Notably, such effects are seen in systems that possess long range order, such as Bose-Einstein condesnsates, although quasi-ordered 2D systems can also be superfluids.

Superfluidity has been studied extensively in systems in thermodynamic equilibrium, such as liquid helium or cold atoms. Microcavity-polaritons however, which are quasi-particles formed out of the strong coupling of cavity photons and quantum well excitons, present a different challenge as, due to photons leaking from the cavity, they are out-of-equilibrium and must be pumped to maintain a steady state.
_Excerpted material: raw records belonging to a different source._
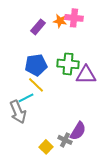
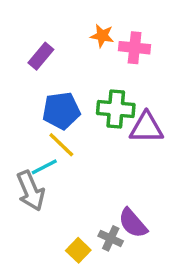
pink cross: (74, 18) -> (135, 48), moved
purple rectangle: (38, 27) -> (41, 56), moved
purple semicircle: (78, 131) -> (133, 223), turned 108

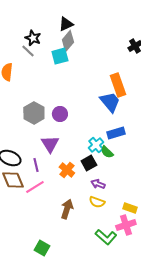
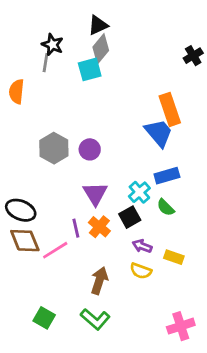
gray line: (28, 51) -> (46, 63), turned 56
purple triangle: (50, 144) -> (95, 194), moved
green semicircle: (107, 152) -> (166, 207), moved
purple line: (36, 165) -> (76, 228), moved
yellow rectangle: (130, 208) -> (174, 257), moved
pink cross: (126, 225) -> (181, 326), moved
green L-shape: (106, 237) -> (95, 319), moved
green square: (42, 248) -> (44, 318), moved

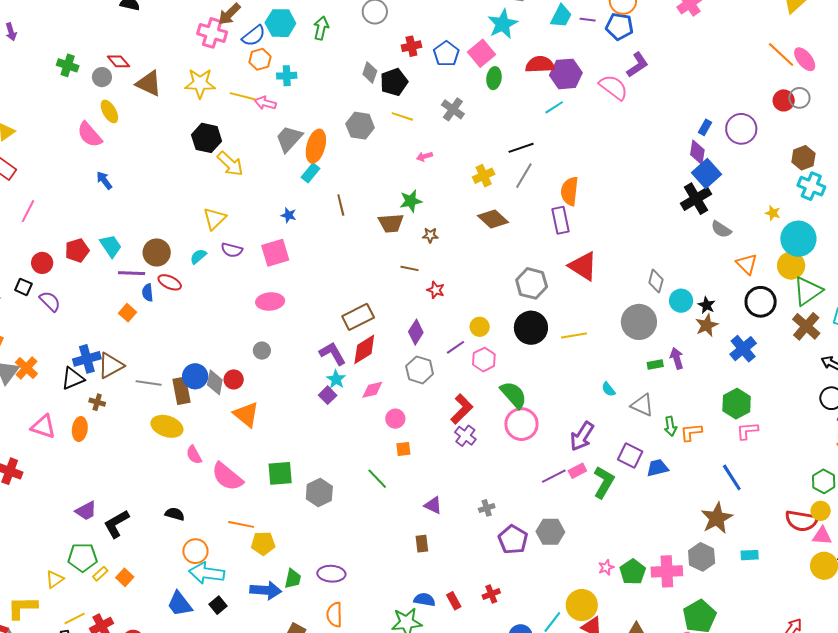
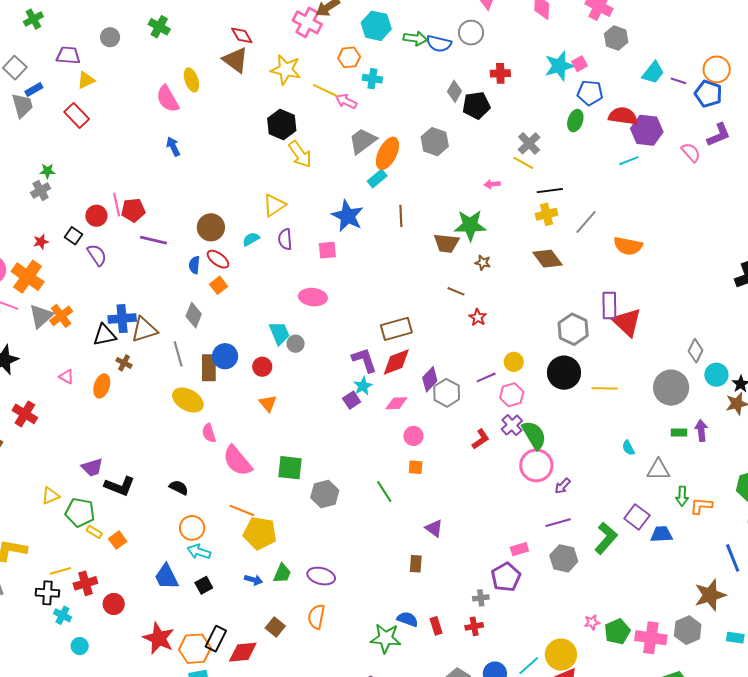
cyan star: (503, 24) -> (559, 66), moved
green arrow: (321, 28) -> (415, 38), turned 75
blue semicircle: (254, 36) -> (439, 44), moved, turned 40
pink square: (481, 53) -> (580, 64), moved, size x0.6
blue pentagon: (446, 54) -> (590, 93), moved, turned 30
red diamond: (118, 61) -> (242, 35), moved
gray circle: (102, 77) -> (110, 37), moved
pink semicircle: (613, 87) -> (691, 152), size x0.7
yellow line: (402, 116) -> (523, 163), moved
black line: (521, 148) -> (550, 191), moved
orange semicircle: (570, 191) -> (628, 246), turned -96
green star: (411, 201) -> (470, 225), size x1.4
pink line: (28, 211) -> (117, 205), moved, turned -50
blue star: (289, 215) -> (348, 216), size x2.0
purple rectangle: (560, 220) -> (609, 306), moved
cyan trapezoid: (111, 246) -> (279, 333), moved
purple semicircle: (232, 250) -> (285, 239), turned 60
pink square: (275, 253) -> (327, 250), size x0.7
purple line: (132, 273) -> (153, 240), moved
orange square: (127, 313) -> (219, 285), moved
purple diamond: (416, 332) -> (430, 379), moved
gray diamond: (215, 382) -> (194, 315), moved
gray line: (149, 383) -> (178, 354), turned 55
gray triangle: (642, 405) -> (658, 470), turned -35
red L-shape: (462, 409) -> (480, 439), size x0.7
orange triangle: (246, 414) -> (268, 403), size x0.7
pink triangle: (43, 427) -> (66, 377), size x0.6
purple cross: (465, 436) -> (512, 425), moved
purple arrow: (582, 436) -> (563, 486), moved, size x0.6
pink rectangle: (577, 471) -> (519, 549), moved
gray cross: (487, 508) -> (481, 598), moved
black L-shape: (116, 524) -> (120, 486), turned -140
gray hexagon: (550, 532) -> (564, 558), moved
yellow pentagon: (263, 543) -> (260, 533), size x1.4
cyan arrow: (207, 573) -> (199, 552), size x0.7
yellow rectangle: (100, 574) -> (94, 532), turned 63
yellow triangle: (55, 579) -> (50, 496), moved
blue arrow: (266, 590) -> (254, 580), size x0.6

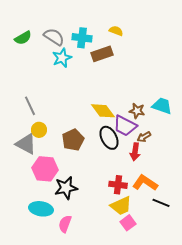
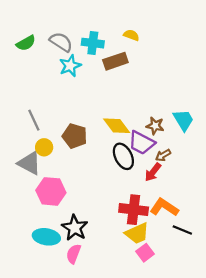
cyan trapezoid: (162, 106) -> (183, 120), turned 40
brown pentagon: (73, 140) -> (75, 136), moved, turned -30
red arrow: (135, 152) -> (153, 172), turned 30
red cross: (118, 185) -> (134, 210), size x1.4
black star: (66, 188) -> (75, 228), moved, turned -30

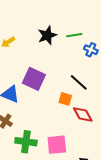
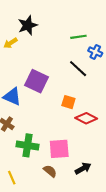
black star: (47, 35) -> (28, 25), moved
black line: (79, 82) -> (78, 69), moved
red diamond: (83, 114) -> (86, 118), turned -35

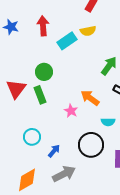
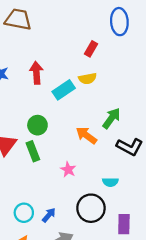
orange arrow: (90, 98) -> (86, 135), moved
cyan circle: (32, 137) -> (24, 213), moved

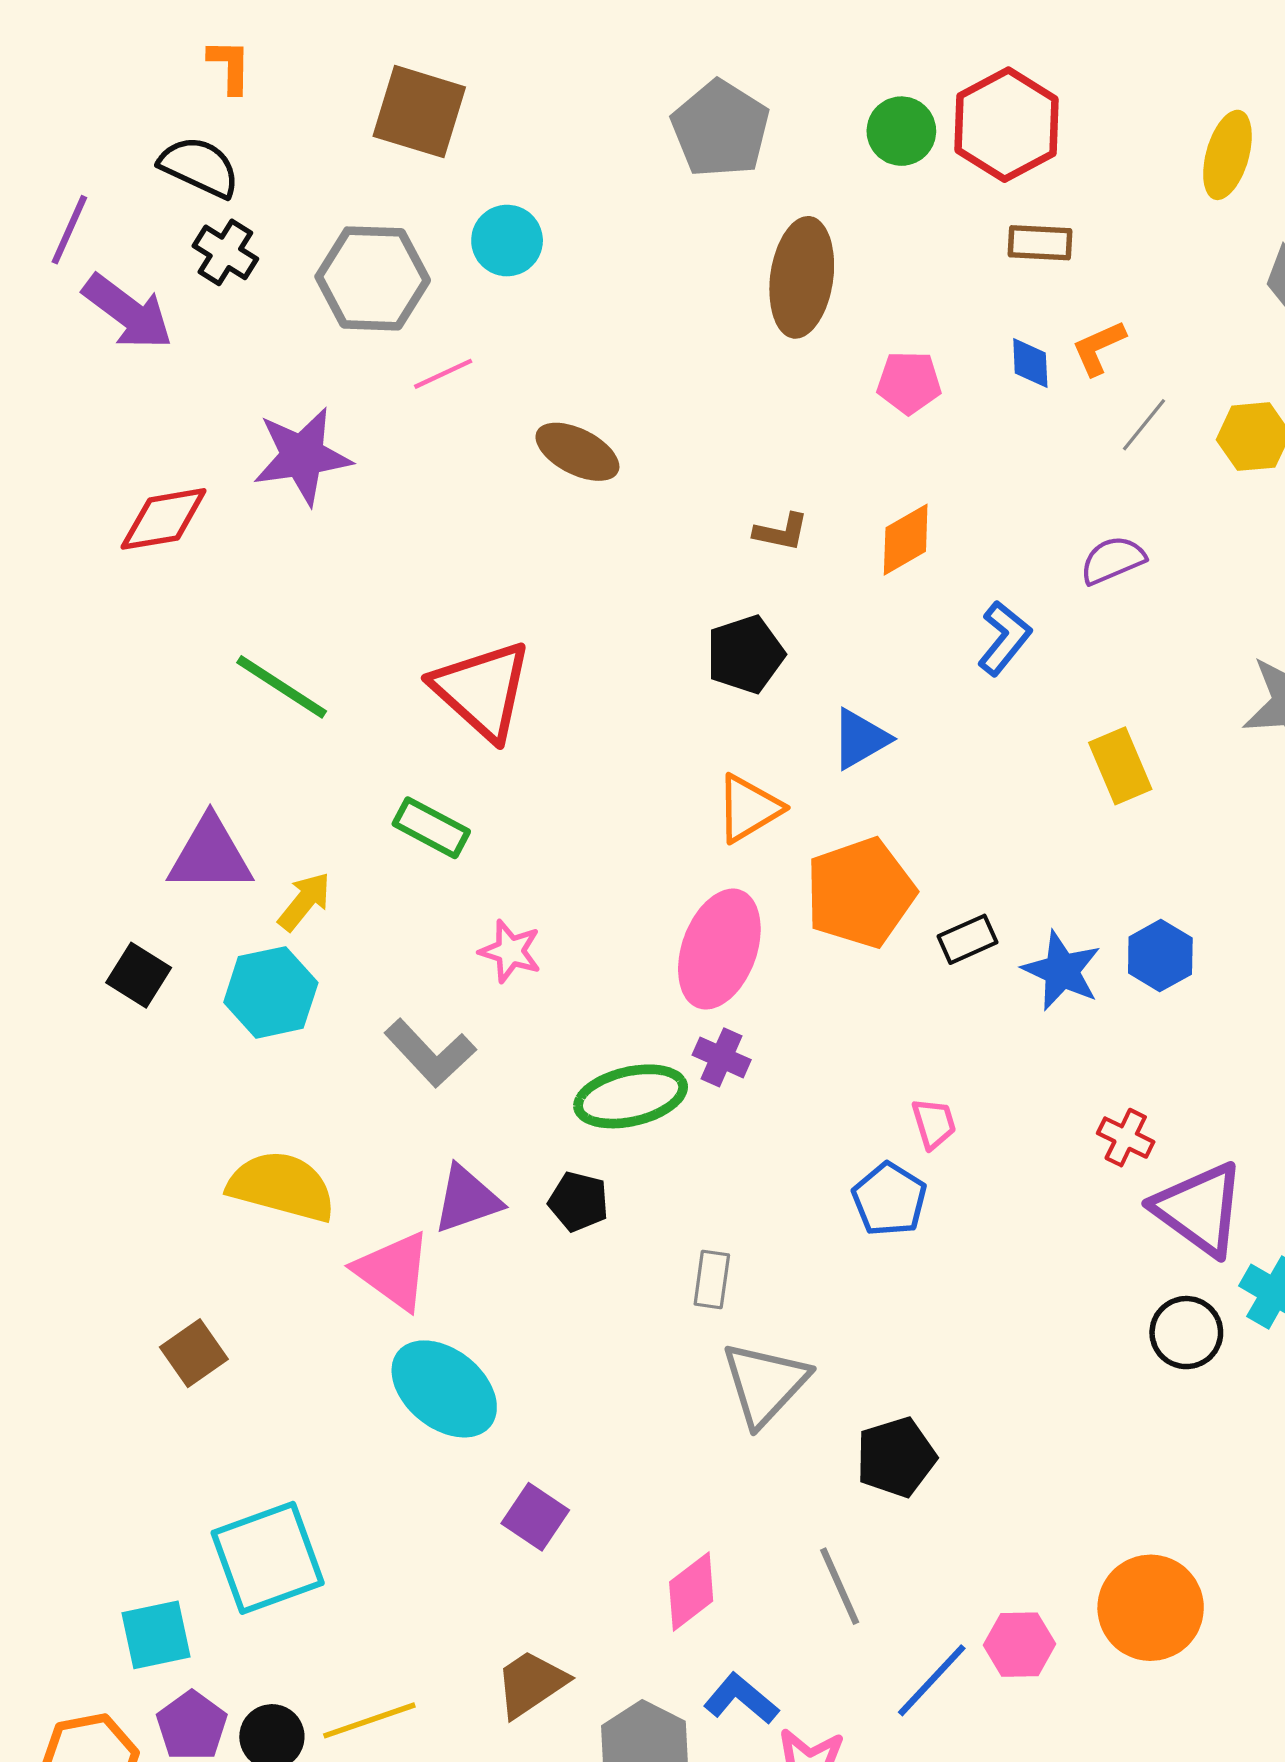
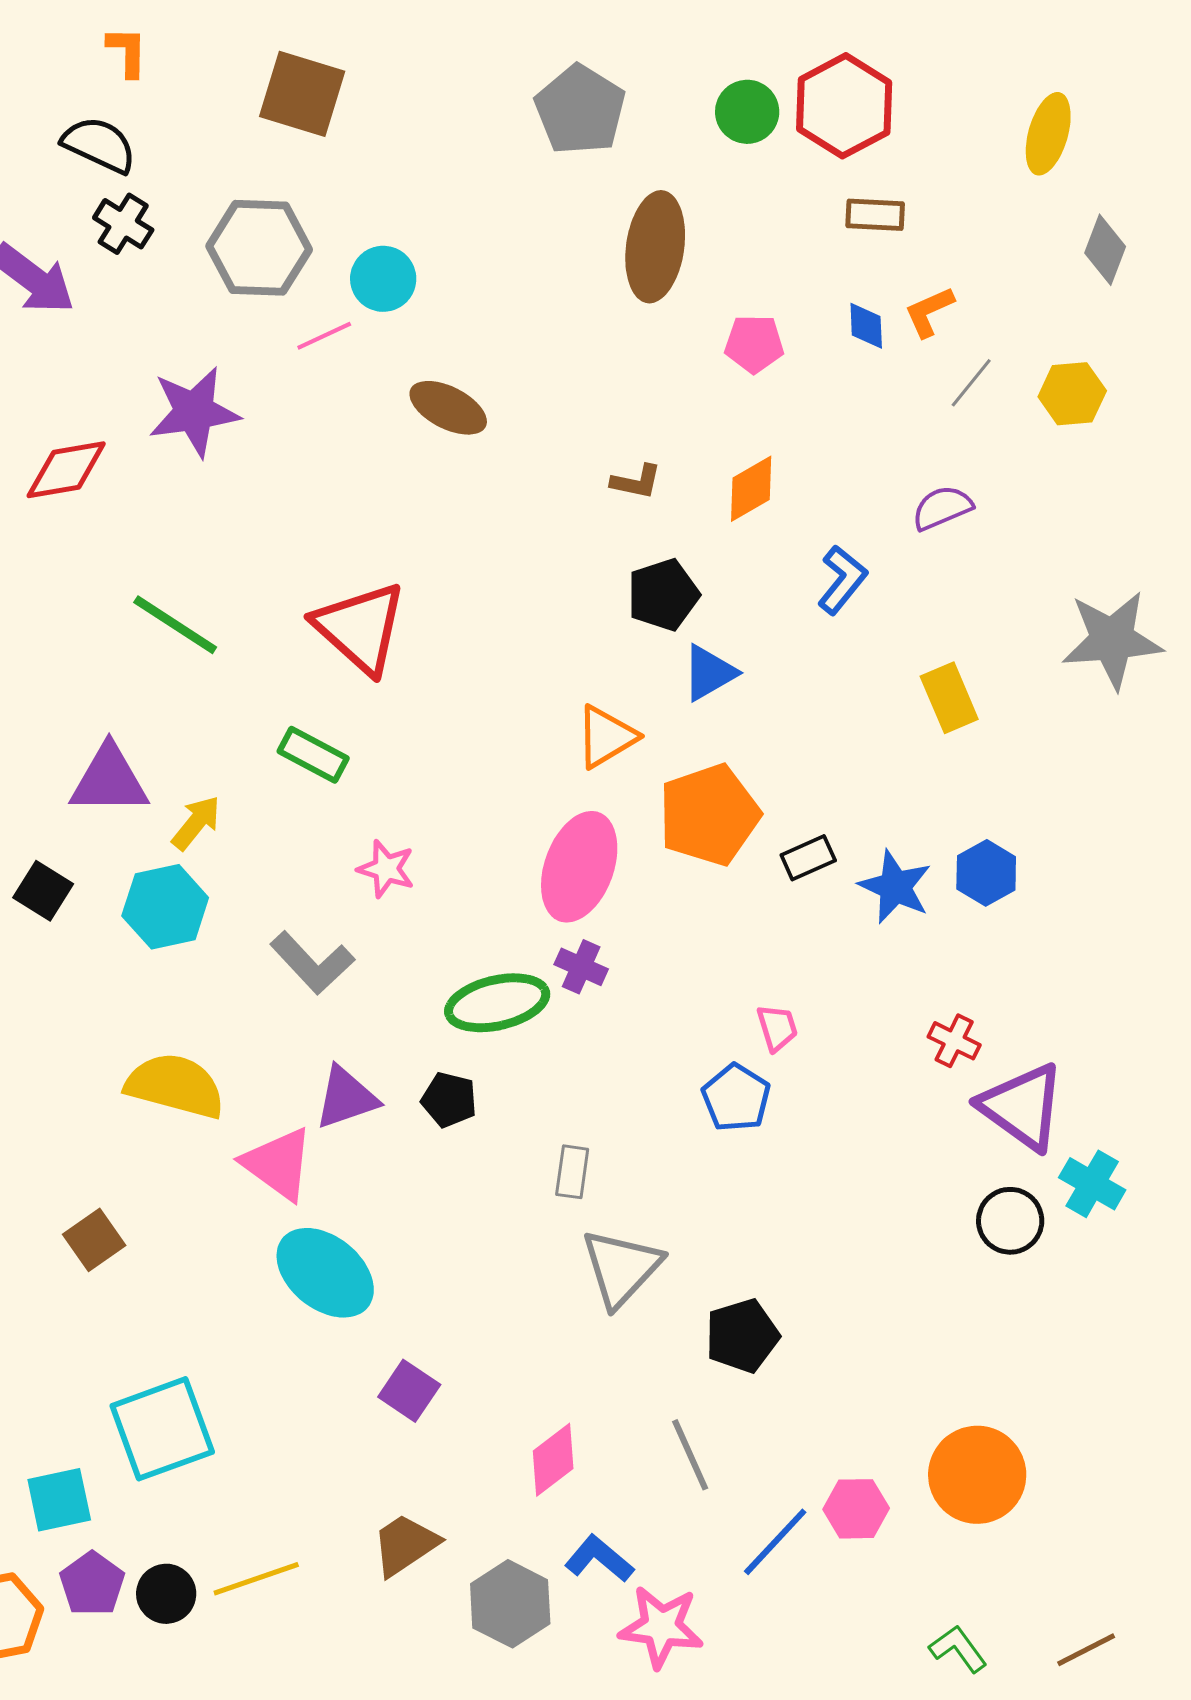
cyan circle: (507, 241) -> (383, 279), moved
black pentagon: (745, 654) -> (663, 595), moved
Our aim, using a mixture of analytical and computational techniques, is to understand the consequences of this drive and dissipation and thus characterise superfluidity in polaritonic systems.

Polaritons are a good system in which to study superfluidity as their low mass allows them to 'condense' at relatively high temperatures (on the order of 10K in GaAs, but up to room temperature in organic materials), making them relatively accessible experimentally. Such experiments have detected multiple superfluid-like properties in polaritonic systems, although none have demonstrated the full set of flow properties seen in superfluid helium.

For example, in one experiment (Sanvitto et al. Nature Phys. 6 (2010)) a laser pulse was used to create a vortex state in an incoherently pumped system of polaritons, and this state showed the superfluid property of persistence for as long as it could be observed. In another experiment (Berceanu et al. PRB 92 (2015)), this time on coherently pumped polaritons above the OPO (optical parametric oscialltion) threshold where the pump state scatters into two new 'signal' and 'idler' states, the 'signal' state was shown to flow without dissipation past a defect, matching with theoretical predictions.

Coherently pumped polaritons below the OPO threshold present more challenges. Indeed, the phase of the pump state is fixed by the external drive and prevents the formation of vortices. However, it has been shown experimentally and theoretically (Hivet et al. PRB 89 (2014), Cancellieri et al. PRB 90 (2014)) that vortices can form in parts of the system separate from the pump spot, and with the application of a potential can be arranged into lattices. The existence of superfluidity within the pumping area is more contentious however, both due to the aforementioned absence of free vortex formation as well as complications arising from anisotropy and the lack of Galilean invariance that follow from their being a special direction picked out by the pump.